= Smart tourism =

Field of information and communication technology

Smart tourism is an important component of a smart city. Tourism is one of the major components of economic growth for communities worldwide. A key requirement of tourism has been to attract more and more tourists from different parts of the world. Smart tourism refers to the application of information and communication technology, such similar to the smart cities, for developing innovative tools and approaches to improve tourism. Smart tourism is reliant on core technologies such as ICT, mobile communication, cloud computing, artificial intelligence, and virtual reality. It supports integrated efforts at a destination to find innovative ways to collect and use data derived from physical infrastructure, social connectedness and organizational sources (both government and non-government), and users in combination with advanced technologies to increase efficiency, sustainability, experiences. The information and communication technology tools used for smart tourism include IoT, mobile communication, cloud computing, and artificial intelligence. It combines physical, informational, social, and commercial infrastructure of tourism with such tools to provide smart tourism opportunities. The principles of smart tourism lie at enhancing tourism experiences, improve the efficiency of resource management, maximize destination competitiveness with an emphasis on sustainable aspects. It should also gather and distribute information to facilitate efficient allocation of tourism resources and integrate tourism supplies at a micro and macro level ensuring that the benefits are well distributed. They are observed to be effective in technologically advanced destinations such as smart cities.

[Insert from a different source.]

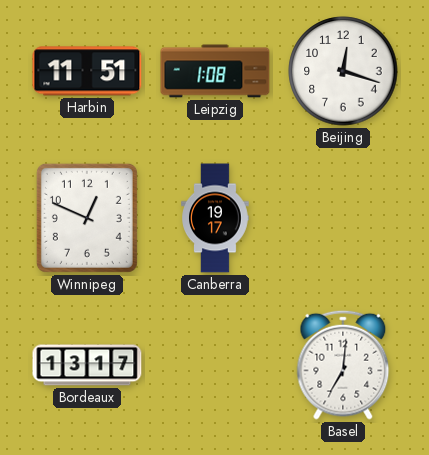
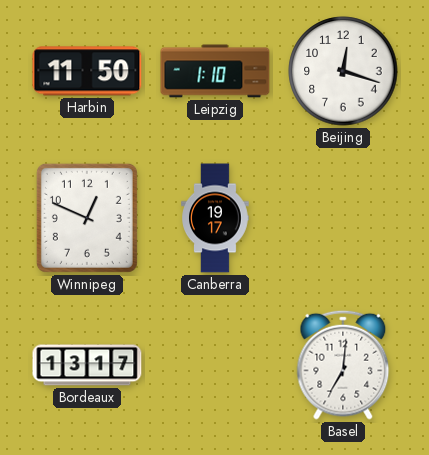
Harbin: 11:51 -> 11:50
Leipzig: 1:08 -> 1:10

== Smart Tourism Destinations ==
Any destination can be a smart tourist destination if it consists of the following;
- Soft smartness; includes collaborations, innovation, and leadership
- Hard smartness; refers to all the technology and infrastructure

However, the availability of any of the above does not make for a smart destination. It depends on the availability of hardsmartness which enables improvement of human capital and smart decisions based on the application of technology and infrastructure.

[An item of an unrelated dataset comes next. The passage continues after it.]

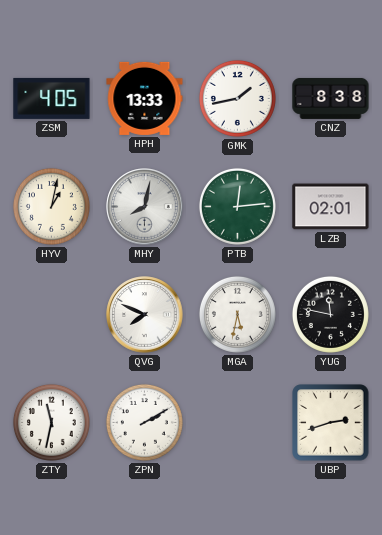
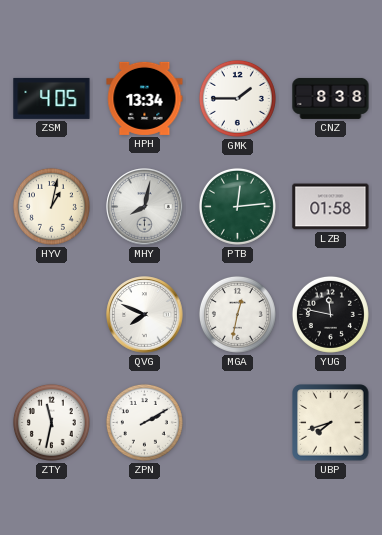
HPH: 13:33 -> 13:34
GMK: 1:43 -> 1:45
LZB: 02:01 -> 01:58
MGA: 5:32 -> 12:32
UBP: 2:42 -> 7:42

Smart tourism requires the following attributes:
1. Technology embedded environments
2. Responsive processes at micro and macro levels
3. End-user devices
4. Stakeholders that actively use smart platforms

== Smart Tourism Tools ==
Smart tourism tools refer to a combination of mobile hardware, software, and networks to enable interaction between tourists, stakeholders, and physical objects. The communication must be able to provide personalized services and real-time information for making smart decisions. Three specific smart tourism tools are mobile applications, augmented reality, and near-field communications.

=== Applications ===
Applications must be able to provide information which will help tourists in making informed choices such as making reservations, translation services, direction guidance. Audio guidance, etc. It should also allow real-time communication between stakeholders and customers.

Examples include ViaHero which allows users to have personalized trips created with the help of local residents.

=== Augmented Reality ===
It is an experience augmenting a real-world environment with information with the help of smartphone or lens systems. It can contribute significantly to cultural tourism.

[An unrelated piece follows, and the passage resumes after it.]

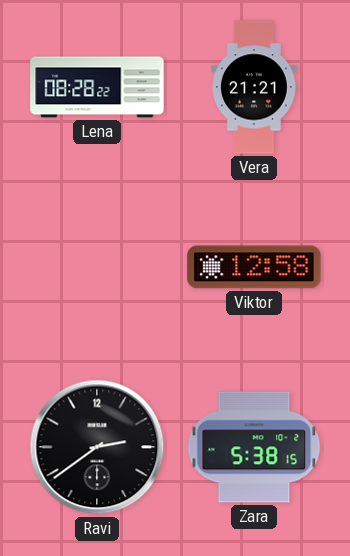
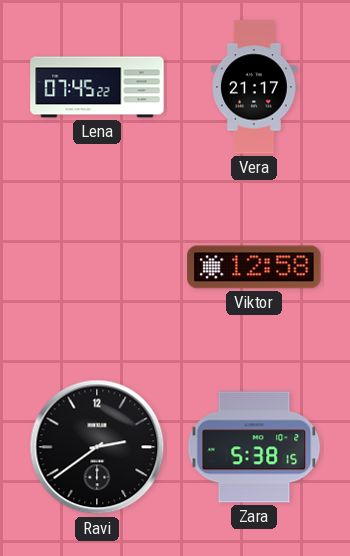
Lena: 08:28 -> 07:45
Vera: 21:21 -> 21:17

An example includes AR at a Roman theater which allows users to point their phone at the arena and watch a gladiator fight.

=== Near Field Communications ===
NFC can be mostly used mostly in tourist places such as museums and which allows tourists to scan information points at paintings/ sculptures/ historical artifacts which then allows the phone to provide translations. The NFC however, requires a compatible device.

Each location calls for the application of different tools. Both tourists and destinations benefit from smart tourism. Benefit for destinations includes economic reward, potential FDI, preservation of cultural heritage, etc. while for the tourists include convenience, reduction in expenses, to name a few.

== Challenges of Smart Tourism ==
Reliance on smart devices for running applications and power for the functioning of the system.

The existence of a gap between digital and non-digital devices. It does not cater to the needs of those who want to experience tourism outside of the smart city realm.

Higher amounts of knowledge and infrastructure.

Enterprises which are already affected by tourism will be further pushed down with the onset of smart tourism.